Seit wann es Urlaub für alle gibt

Alles begann mit dem Onkel von Thomas Cook, der ein Säufer war. Der 14-jährige Cook aus Derbyshire musste früh die Schule verlassen, um zum Familieneinkommen beizutragen – beim alkoholabhängigen Onkel John Pegg erlernte er das Tischlerhandwerk. Und wurde fanatischer Abstinenzler. Er initiierte Demonstrationen gegen Alkoholmissbrauch und organisierte 1841 eine Reise:
Um einen Schilling pro Person – 3. Klasse ohne Sitzgelegenheit in offenen Waggons, aber mit Schinkenbrot und Tee – ging es per Bahn von Leicester ins nahe gelegene Loughborough. Diese Reise – Vorläuferin der später von Cook organisierten Pauschalreisen – ist der Anfang des Massentourismus.
Grand Tour
Lange war Urlaub Wohlbetuchten vorbehalten: Junge Adelige gingen auf Grand Tour durch Europa und besichtigten antike Kulturstätten. „Ab dem Vormärz begann dann das gehobene Bürgertum vor der Sommerhitze zu flüchten“, weiß der Innsbrucker Wirtschaftshistoriker Wolfgang Meixner.
Lehrer, Rechtsanwälte, Industrielle aus Deutschland schlossen sich in der zweiten Hälfte des 19. Jahrhunderts im Alpenverein zusammen und bauten in den Bergen Destinationen auf, hauptsächlich Hütten auf 1.800 bis 2.300 Meter Höhe. „Wenn man einmal oben war, wanderte man von Hütte zu Hütte, fünf bis sieben Tage lang. Das war im Bürgertum ein begehrter Urlaub. Darum tragen viele Hütten in Österreich bis heute Namen deutscher Großstädte: Berliner, Frankfurter, Dresdner oder Leipziger Hütte.“
Sozialtourismus
Es sollte aber bis Ende 1800 dauern, ehe Urlaub zum kleinbürgerlichen Phänomen wurde und auch die proletarische Klasse über Sommerfrische nachdachte.

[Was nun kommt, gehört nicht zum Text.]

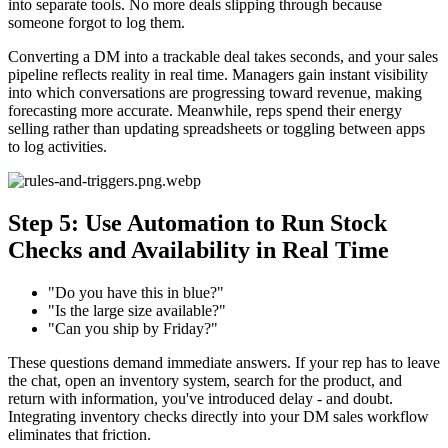
into separate tools. No more deals slipping through because
someone forgot to log them.
Converting a DM into a trackable deal takes seconds, and your sales
pipeline reflects reality in real time. Managers gain instant visibility
into which conversations are progressing toward revenue, making
forecasting more accurate. Meanwhile, reps spend their energy
selling rather than updating spreadsheets or toggling between apps
to log activities.
Step 5: Use Automation to Run Stock
Checks and Availability in Real Time
"Do you have this in blue?"
"Is the large size available?"
"Can you ship by Friday?"
These questions demand immediate answers. If your rep has to leave
the chat, open an inventory system, search for the product, and
return with information, you've introduced delay - and doubt.
Integrating inventory checks directly into your DM sales workflow
eliminates that friction.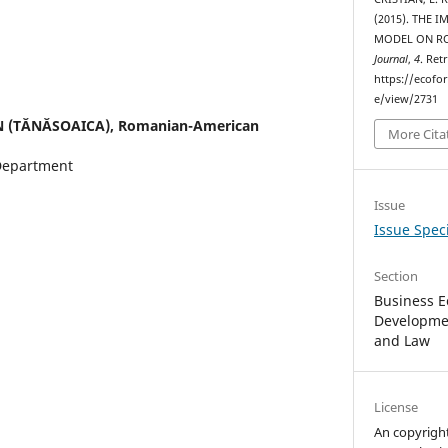
(2015). THE 
MODEL ON R
Journal
,
4
. Ret
https://ecofo
e/view/2731
N (TĂNĂSOAICA),
Romanian-American
More Cita
Department
Issue
Issue Speci
Section
Business E
Developmen
and Law
License
An copyrigh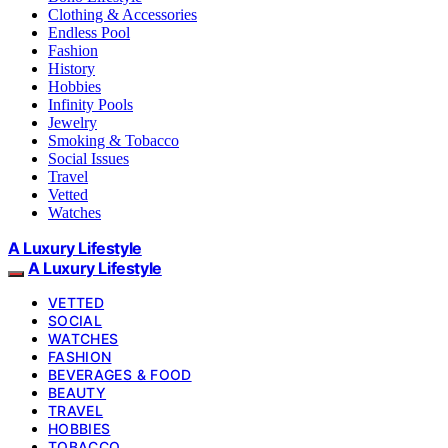
Clothing & Accessories
Endless Pool
Fashion
History
Hobbies
Infinity Pools
Jewelry
Smoking & Tobacco
Social Issues
Travel
Vetted
Watches
A Luxury Lifestyle
A Luxury Lifestyle
VETTED
SOCIAL
WATCHES
FASHION
BEVERAGES & FOOD
BEAUTY
TRAVEL
HOBBIES
TOBACCO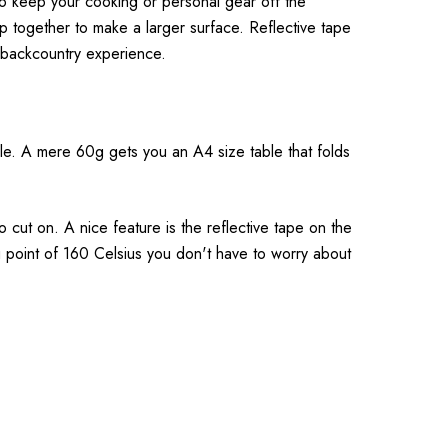
o keep your cooking or personal gear off the
p together to make a larger surface. Reflective tape
 backcountry experience.
ble. A mere 60g gets you an A4 size table that folds
o cut on. A nice feature is the reflective tape on the
ng point of 160 Celsius you don't have to worry about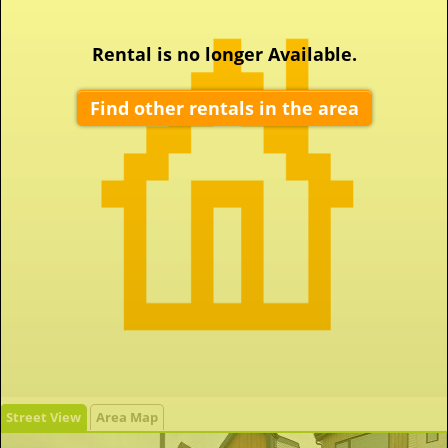
Rental is no longer Available.
Find other rentals in the area
Street View
Area Map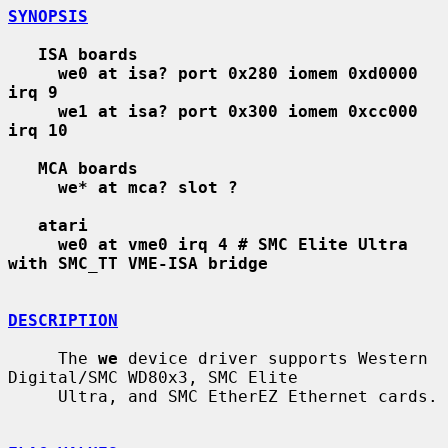
SYNOPSIS
ISA boards
we0 at isa? port 0x280 iomem 0xd0000 
irq 9
we1 at isa? port 0x300 iomem 0xcc000 
irq 10
MCA boards
we* at mca? slot ?
atari
we0 at vme0 irq 4 # SMC Elite Ultra 
with SMC_TT VME-ISA bridge
DESCRIPTION
     The 
we
 device driver supports Western 
Digital/SMC WD80x3, SMC Elite

     Ultra, and SMC EtherEZ Ethernet cards.
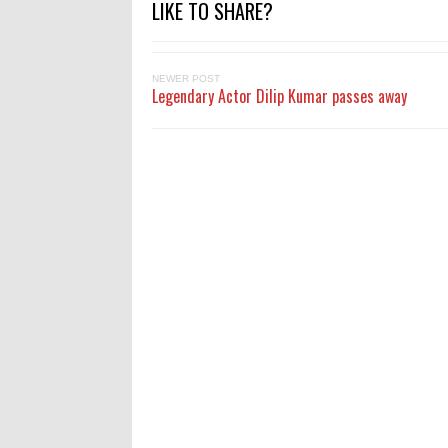
LIKE TO SHARE?
NEWER POST
Legendary Actor Dilip Kumar passes away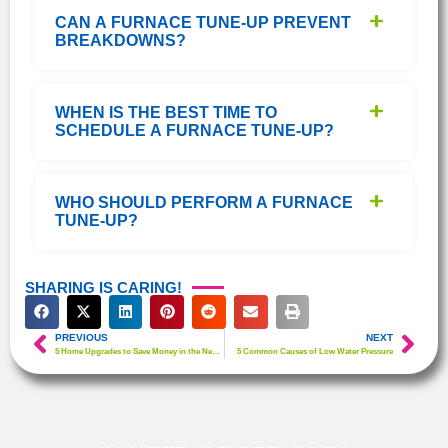
CAN A FURNACE TUNE-UP PREVENT
BREAKDOWNS?
WHEN IS THE BEST TIME TO
SCHEDULE A FURNACE TUNE-UP?
WHO SHOULD PERFORM A FURNACE
TUNE-UP?
SHARING IS CARING!
PREVIOUS
NEXT
5 Home Upgrades to Save Money in the New Year
5 Common Causes of Low Water Pressure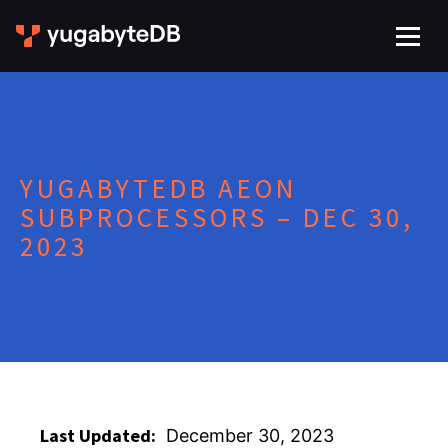
YUGABYTEDB AEON
SUBPROCESSORS – DEC 30,
2023
Last Updated:
December 30, 2023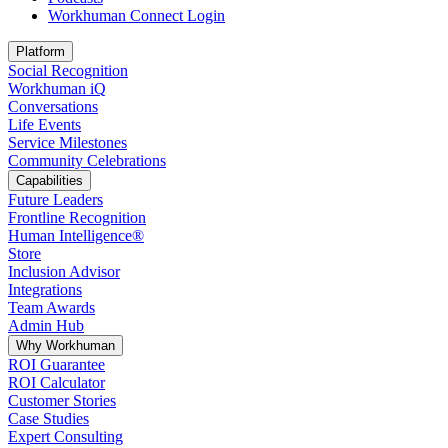
Workhuman Connect Login
Opens in a new tab
Platform
Social Recognition
Workhuman iQ
Conversations
Life Events
Service Milestones
Community Celebrations
Capabilities
Future Leaders
Frontline Recognition
Human Intelligence®
Store
Inclusion Advisor
Integrations
Team Awards
Admin Hub
Why Workhuman
ROI Guarantee
ROI Calculator
Customer Stories
Case Studies
Expert Consulting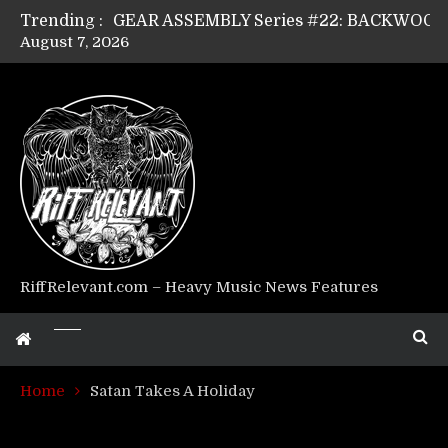
Trending :
August 7, 2026
Riff Relevant Interviews: KABBALAH
RiffRelevant.com – Heavy Music News Features
Home
Satan Takes A Holiday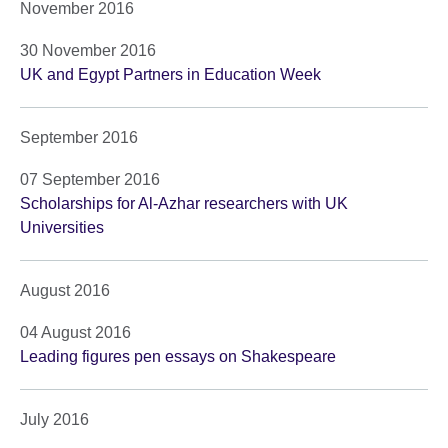
November 2016
30 November 2016
UK and Egypt Partners in Education Week
September 2016
07 September 2016
Scholarships for Al-Azhar researchers with UK
Universities
August 2016
04 August 2016
Leading figures pen essays on Shakespeare
July 2016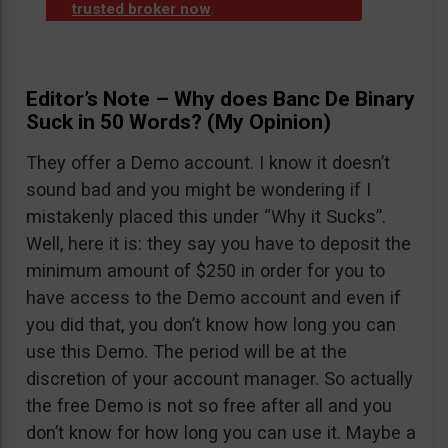
trusted broker now
.
Editor’s Note – Why does Banc De Binary
Suck in 50 Words? (My Opinion)
They offer a Demo account. I know it doesn’t
sound bad and you might be wondering if I
mistakenly placed this under “Why it Sucks”.
Well, here it is: they say you have to deposit the
minimum amount of $250 in order for you to
have access to the Demo account and even if
you did that, you don’t know how long you can
use this Demo. The period will be at the
discretion of your account manager. So actually
the free Demo is not so free after all and you
don’t know for how long you can use it. Maybe a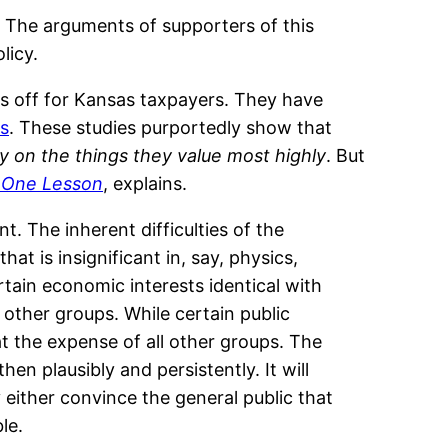
g. The arguments of supporters of this
licy.
 off for Kansas taxpayers. They have
as
. These studies purportedly show that
 on the things they value most highly
. But
 One Lesson
, explains.
. The inherent difficulties of the
at is insignificant in, say, physics,
tain economic interests identical with
l other groups. While certain public
at the expense of all other groups. The
hen plausibly and persistently. It will
y either convince the general public that
le.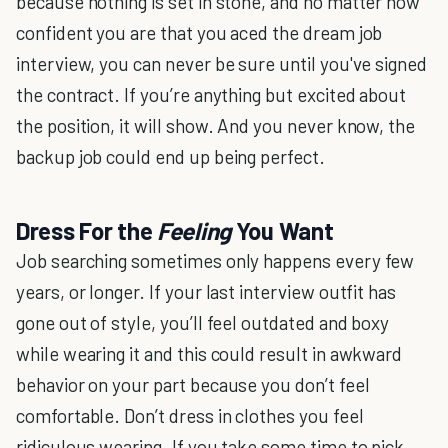
because nothing is set in stone, and no matter how
confident you are that you aced the dream job
interview, you can never be sure until you've signed
the contract. If you’re anything but excited about
the position, it will show. And you never know, the
backup job could end up being perfect.
Dress For the
Feeling
You Want
Job searching sometimes only happens every few
years, or longer. If your last interview outfit has
gone out of style, you’ll feel outdated and boxy
while wearing it and this could result in awkward
behavior on your part because you don’t feel
comfortable. Don’t dress in clothes you feel
ridiculous wearing. If you take some time to pick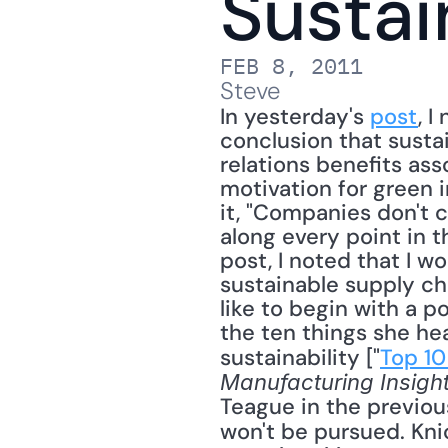
Sustai
FEB 8, 2011
Steve
In yesterday's 
post
, 
conclusion that sustai
relations benefits ass
motivation for green i
it, "Companies don't 
along every point in t
post, I noted that I w
sustainable supply cha
like to begin with a p
the ten things she he
sustainability ["
Top 10
Manufacturing Insigh
Teague in the previous 
won't be pursued. Knic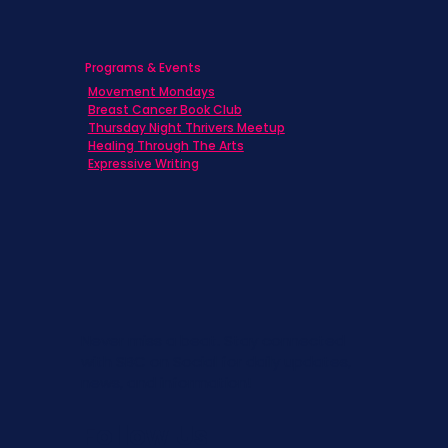
Programs & Events
Movement Mondays
Breast Cancer Book Club
Thursday Night Thrivers Meetup
Healing Through The Arts
Expressive Writing
Never miss a beat. Stay connected
with SBC on Social for daily updates,
news, and information!
Follow Us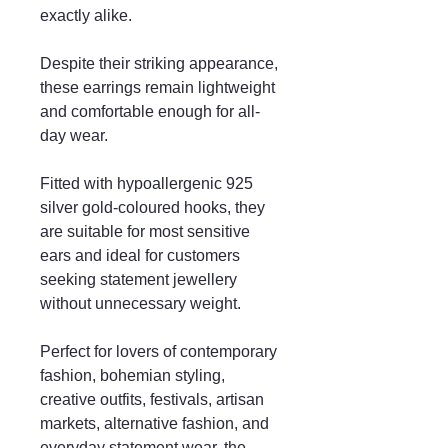
exactly alike.
Despite their striking appearance,
these earrings remain lightweight
and comfortable enough for all-
day wear.
Fitted with hypoallergenic 925
silver gold-coloured hooks, they
are suitable for most sensitive
ears and ideal for customers
seeking statement jewellery
without unnecessary weight.
Perfect for lovers of contemporary
fashion, bohemian styling,
creative outfits, festivals, artisan
markets, alternative fashion, and
everyday statement wear, the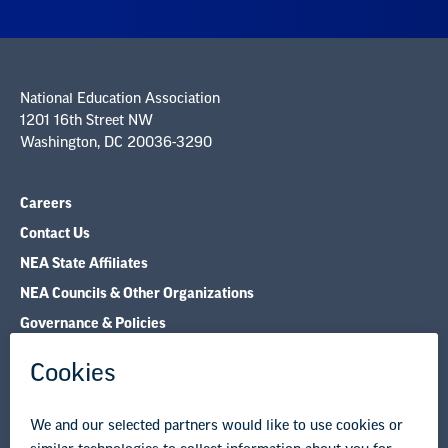
National Education Association
1201 16th Street NW
Washington, DC 20036-3290
Careers
Contact Us
NEA State Affiliates
NEA Councils & Other Organizations
Governance & Policies
Research & Publications
Legal Guidance
Resource Library
Privacy Policy
Terms of Use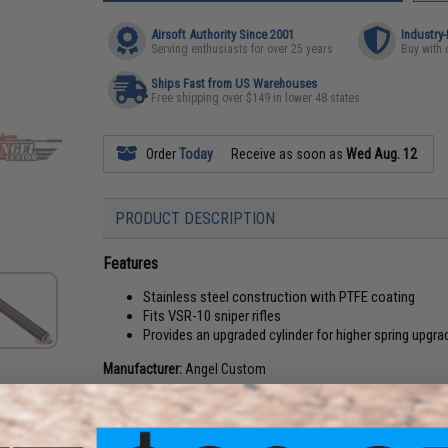
Airsoft Authority Since 2001
Industry
Serving enthusiasts for over 25 years
Buy with 
Ships Fast from US Warehouses
Free shipping over $149 in lower 48 states
Order
Today
Receive as soon as
Wed Aug. 12
PRODUCT DESCRIPTION
Features
Stainless steel construction with PTFE coating
Fits VSR-10 sniper rifles
Provides an upgraded cylinder for higher spring upgra
Manufacturer:
Angel Custom
PRODUCT SPECIFICATIONS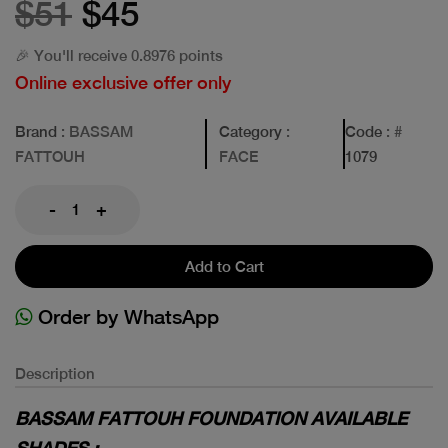
$51
$45
🎉 You'll receive 0.8976 points
Online exclusive offer only
Brand
: BASSAM
Category
:
Code
: #
FATTOUH
FACE
1079
-
+
Add to Cart
Order by WhatsApp
Description
BASSAM FATTOUH FOUNDATION AVAILABLE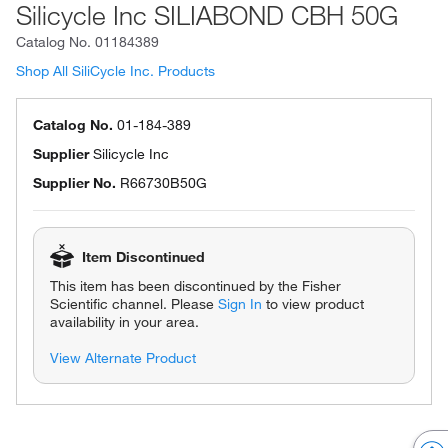
Silicycle Inc SILIABOND CBH 50G
Catalog No.
01184389
Shop All SiliCycle Inc. Products
Catalog No.
01-184-389
Supplier
Silicycle Inc
Supplier No.
R66730B50G
Item Discontinued
This item has been discontinued by the Fisher
Scientific channel. Please
Sign In
to view product
availability in your area.
View Alternate Product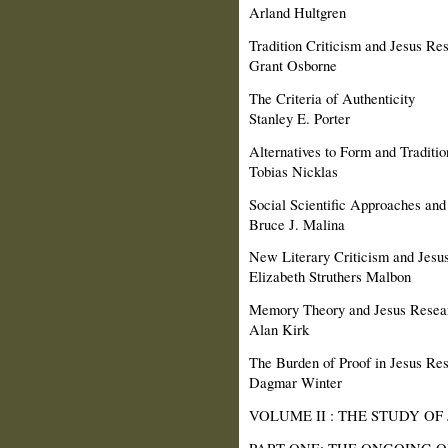
Arland Hultgren
Tradition Criticism and Jesus Re
Grant Osborne
The Criteria of Authenticity
Stanley E. Porter
Alternatives to Form and Traditio
Tobias Nicklas
Social Scientific Approaches and
Bruce J. Malina
New Literary Criticism and Jesu
Elizabeth Struthers Malbon
Memory Theory and Jesus Resea
Alan Kirk
The Burden of Proof in Jesus Re
Dagmar Winter
VOLUME II : THE STUDY OF
PART ONE: THE ONGOING Q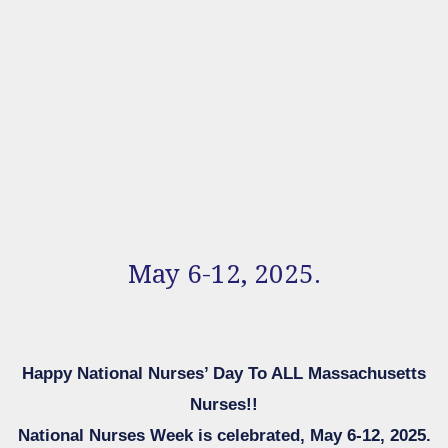
May 6-12, 2025.
Happy National Nurses’ Day To ALL Massachusetts
Nurses!!
National Nurses Week is celebrated, May 6-12, 2025.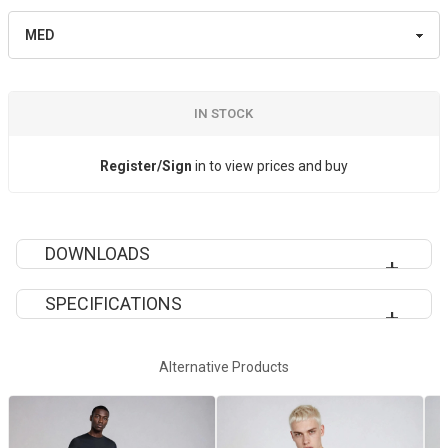
IN STOCK
Register/Sign
in to view prices and buy
DOWNLOADS
SPECIFICATIONS
VAN104 SPECIFICATION SHEET
Decoration Method
Sublimation
Alternative Products
Fit
Slim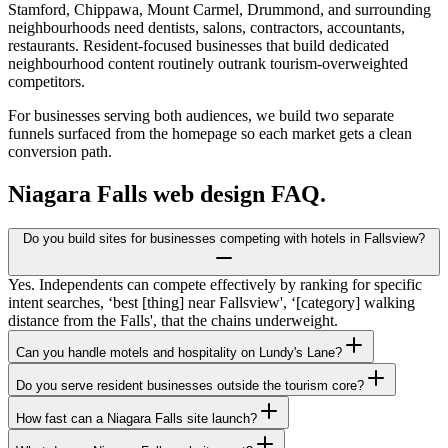
Stamford, Chippawa, Mount Carmel, Drummond, and surrounding
neighbourhoods need dentists, salons, contractors, accountants,
restaurants. Resident-focused businesses that build dedicated
neighbourhood content routinely outrank tourism-overweighted
competitors.
For businesses serving both audiences, we build two separate
funnels surfaced from the homepage so each market gets a clean
conversion path.
Niagara Falls
web design FAQ.
Do you build sites for businesses competing with hotels in Fallsview?
Yes. Independents can compete effectively by ranking for specific
intent searches, ‘best [thing] near Fallsview', ‘[category] walking
distance from the Falls', that the chains underweight.
Can you handle motels and hospitality on Lundy's Lane?
Do you serve resident businesses outside the tourism core?
How fast can a Niagara Falls site launch?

Als Sozialtourismus – preiswerter Massentourismus, organisiert und oft bezuschusst durch Gewerkschaften – imitierte man den Alpenverein.
Bald wurde sogar der Regenerationswert des Urlaubs wissenschaftlich untersucht.
Historiker, Universität Innsbruck
Trotzdem blieb die Sommerfrische ein elitärer Spaß. „Wenn man das Massenphänomen beleuchten will, muss man andere Themen mit einbeziehen, die Voraussetzung sind“, sagt der Wirtschaftshistoriker. „Die Menschen müssen Zeit haben, Urlaub zu machen. Urlaubsanspruch ist etwas, das in der Masse erst am Anfang des 20. Jahrhundert ankam.
Es war 1919 eine der Errungenschaften der jungen Republik, von allen Parlamentsparteien beschlossen.
Etwa zur selben Zeit entstanden in ganz Österreich „Verschönerungsvereine“, die touristische Infrastruktur aufbauten und Ausflugsziele erfanden. „Fremdenzimmer“ machten Urlaub für jene erschwinglich, die keine Häuser am Land besaßen. „Denn der schönste Urlaubsanspruch nutzt nichts, wenn man keine Kaufkraft hat“, meint Meixner trocken. Aus dem elitären Spaß wurde erst mit steigenden Löhnen und dem „Wirtschaftswunder“ ein breites Phänomen.
Es war auch die Zeit, da sich junge Leute auf den Motorroller setzten und nach Italien aufbrachen. Ab da war es nur noch eine Frage der Zeit, dass die Sommerfrische aus der Mode kam.